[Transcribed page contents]
*** Block opens ***

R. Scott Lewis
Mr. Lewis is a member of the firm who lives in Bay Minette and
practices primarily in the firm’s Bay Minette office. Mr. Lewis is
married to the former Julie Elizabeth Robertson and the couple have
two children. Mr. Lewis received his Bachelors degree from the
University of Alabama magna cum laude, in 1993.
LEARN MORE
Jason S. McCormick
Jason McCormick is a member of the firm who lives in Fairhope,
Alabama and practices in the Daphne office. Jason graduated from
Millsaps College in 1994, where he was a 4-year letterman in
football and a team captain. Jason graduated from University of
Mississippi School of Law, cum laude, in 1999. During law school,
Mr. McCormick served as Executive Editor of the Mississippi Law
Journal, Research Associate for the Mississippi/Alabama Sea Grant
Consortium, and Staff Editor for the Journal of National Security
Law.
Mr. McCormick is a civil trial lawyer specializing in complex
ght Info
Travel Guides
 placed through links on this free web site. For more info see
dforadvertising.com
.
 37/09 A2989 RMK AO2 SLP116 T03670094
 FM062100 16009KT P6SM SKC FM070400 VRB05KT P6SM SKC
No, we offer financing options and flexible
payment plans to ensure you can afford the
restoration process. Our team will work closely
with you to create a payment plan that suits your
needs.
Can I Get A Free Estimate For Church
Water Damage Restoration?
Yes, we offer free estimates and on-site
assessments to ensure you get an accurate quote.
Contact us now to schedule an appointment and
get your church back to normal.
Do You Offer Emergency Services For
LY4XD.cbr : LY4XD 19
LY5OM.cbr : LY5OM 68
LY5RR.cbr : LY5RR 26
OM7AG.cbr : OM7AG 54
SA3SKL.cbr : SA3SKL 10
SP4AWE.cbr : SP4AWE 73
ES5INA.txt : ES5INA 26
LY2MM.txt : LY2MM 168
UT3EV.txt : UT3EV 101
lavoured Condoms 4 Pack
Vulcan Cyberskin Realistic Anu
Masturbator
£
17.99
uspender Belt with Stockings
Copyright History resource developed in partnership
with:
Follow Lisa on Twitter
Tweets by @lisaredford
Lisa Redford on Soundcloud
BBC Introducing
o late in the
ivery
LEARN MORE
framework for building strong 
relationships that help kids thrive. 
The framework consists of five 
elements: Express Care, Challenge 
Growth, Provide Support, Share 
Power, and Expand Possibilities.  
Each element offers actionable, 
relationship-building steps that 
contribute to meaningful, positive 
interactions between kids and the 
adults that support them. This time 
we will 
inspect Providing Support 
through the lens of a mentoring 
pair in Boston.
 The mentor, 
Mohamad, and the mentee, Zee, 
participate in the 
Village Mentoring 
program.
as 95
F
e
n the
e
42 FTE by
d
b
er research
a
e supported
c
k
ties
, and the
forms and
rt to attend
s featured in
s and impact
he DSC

*** Block closes ***

§ Requirement: With nothing left out, return each entry exactly.

§ Answer box:
R. Scott Lewis
Mr. Lewis is a member of the firm who lives in Bay Minette and
practices primarily in the firm’s Bay Minette office. Mr. Lewis is
married to the former Julie Elizabeth Robertson and the couple have
two children. Mr. Lewis received his Bachelors degree from the
University of Alabama magna cum laude, in 1993.
LEARN MORE
Jason S. McCormick
Jason McCormick is a member of the firm who lives in Fairhope,
Alabama and practices in the Daphne office. Jason graduated from
Millsaps College in 1994, where he was a 4-year letterman in
football and a team captain. Jason graduated from University of
Mississippi School of Law, cum laude, in 1999. During law school,
Mr. McCormick served as Executive Editor of the Mississippi Law
Journal, Research Associate for the Mississippi/Alabama Sea Grant
Consortium, and Staff Editor for the Journal of National Security
Law.
Mr. McCormick is a civil trial lawyer specializing in complex
ght Info
Travel Guides
 placed through links on this free web site. For more info see
dforadvertising.com
.
 37/09 A2989 RMK AO2 SLP116 T03670094
 FM062100 16009KT P6SM SKC FM070400 VRB05KT P6SM SKC
No, we offer financing options and flexible
payment plans to ensure you can afford the
restoration process. Our team will work closely
with you to create a payment plan that suits your
needs.
Can I Get A Free Estimate For Church
Water Damage Restoration?
Yes, we offer free estimates and on-site
assessments to ensure you get an accurate quote.
Contact us now to schedule an appointment and
get your church back to normal.
Do You Offer Emergency Services For
LY4XD.cbr : LY4XD 19
LY5OM.cbr : LY5OM 68
LY5RR.cbr : LY5RR 26
OM7AG.cbr : OM7AG 54
SA3SKL.cbr : SA3SKL 10
SP4AWE.cbr : SP4AWE 73
ES5INA.txt : ES5INA 26
LY2MM.txt : LY2MM 168
UT3EV.txt : UT3EV 101
lavoured Condoms 4 Pack
Vulcan Cyberskin Realistic Anu
Masturbator
£
17.99
uspender Belt with Stockings
Copyright History resource developed in partnership
with:
Follow Lisa on Twitter
Tweets by @lisaredford
Lisa Redford on Soundcloud
BBC Introducing
o late in the
ivery
LEARN MORE
framework for building strong 
relationships that help kids thrive. 
The framework consists of five 
elements: Express Care, Challenge 
Growth, Provide Support, Share 
Power, and Expand Possibilities.  
Each element offers actionable, 
relationship-building steps that 
contribute to meaningful, positive 
interactions between kids and the 
adults that support them. This time 
we will 
inspect Providing Support 
through the lens of a mentoring 
pair in Boston.
 The mentor, 
Mohamad, and the mentee, Zee, 
participate in the 
Village Mentoring 
program.
as 95
F
e
n the
e
42 FTE by
d
b
er research
a
e supported
c
k
ties
, and the
forms and
rt to attend
s featured in
s and impact
he DSC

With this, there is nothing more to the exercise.